**Supplied data:**
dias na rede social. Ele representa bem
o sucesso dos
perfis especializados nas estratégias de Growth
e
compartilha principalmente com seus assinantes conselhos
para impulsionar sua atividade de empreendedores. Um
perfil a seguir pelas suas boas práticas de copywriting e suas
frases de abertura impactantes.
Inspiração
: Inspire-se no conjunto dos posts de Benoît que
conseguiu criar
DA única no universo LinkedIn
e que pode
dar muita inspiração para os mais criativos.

...

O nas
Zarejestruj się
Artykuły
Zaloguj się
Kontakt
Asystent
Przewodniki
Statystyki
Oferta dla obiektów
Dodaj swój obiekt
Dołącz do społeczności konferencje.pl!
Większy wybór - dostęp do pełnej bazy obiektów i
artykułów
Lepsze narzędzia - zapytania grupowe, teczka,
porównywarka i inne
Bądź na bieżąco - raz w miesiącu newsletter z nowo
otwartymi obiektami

**To do:** Look above for the line holding "porównywarka i inne" and the line holding "otwartymi obiektami", then output exactly those two lines and every line between them, nothing more.

**Expected answer:**
porównywarka i inne
Bądź na bieżąco - raz w miesiącu newsletter z nowo
otwartymi obiektami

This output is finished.